Tuesday, May 17, 2016

RIP – The New York Times

There was a time (long ago now) when the staid old New York Times was the newspaper of record; a reliable source of relatively unbiased reporting about national events. Those days are apparently long past, as the current flap over the Trump story is revealing. For any who have not been following the story, the Times ran a lead article Sunday about how badly Trump had treated women over the past two decades, and then the women quoted at the beginning of the article came out and said the Times had deliberately “spun” her words to make him look bad.  Trump also noted that he had supplied the Times reporters with a long list of women he had worked with, but they interviewed none of them.

The giveaway that the Times is not unbiased is (1) the fact that they chose to report on Trump’s personal behavior, and on the very issue Hillary Clinton is trying to use against him, rather than examine his policy positions, and (2) that there appears to be no plan for the Times to examine Hillary’s personal behavior as well, especially her personal behavior toward women abused by her husband.

But then, as I said in an earlier posting, the insider political and media establishment – Republican and Democrat alike – sees Trump’s campaign as an existential threat to their cozy world, and is clearly gearing up to go all out to defeat him in any way they can.
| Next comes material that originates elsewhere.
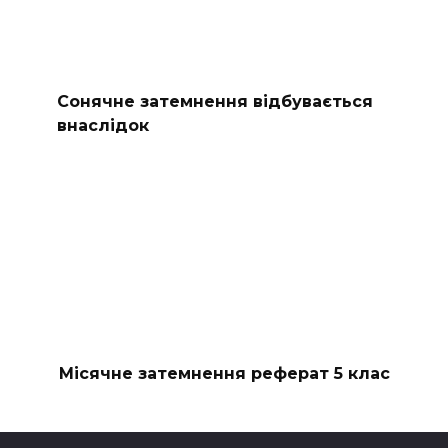
Сонячне затемнення відбувається
внаслідок
Місячне затемнення реферат 5 клас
It will be a rough campaign. It is by no means clear that he is suitable to be president, but if he can withstand the combined Republican and Democratic attacks over the coming months and win, I will certainly be impressed with his abilities.

Actually there is sort of a poetic justice that Trump is so adroit at turning the media’s own biases and weaknesses to his advantage – sort of like jiu jitsu moves that use the opponent’s own momentum to throw him.

But then I have never trusted the press since Goldwater came to speak at Indiana University in 1964 when I was a graduate student. He came and gave quite a reasonable speech to a very orderly and supportive crowd.  But the national TV press coverage that night focused entirely on a small group of perhaps 6 or 8 protesters at the very edge of the crowd, and the print press, in reporting on the question and answer session afterward, actually matched answers to other, different questions, so as to make Goldwater look as bad as possible.  I have never believed in unbiased press since.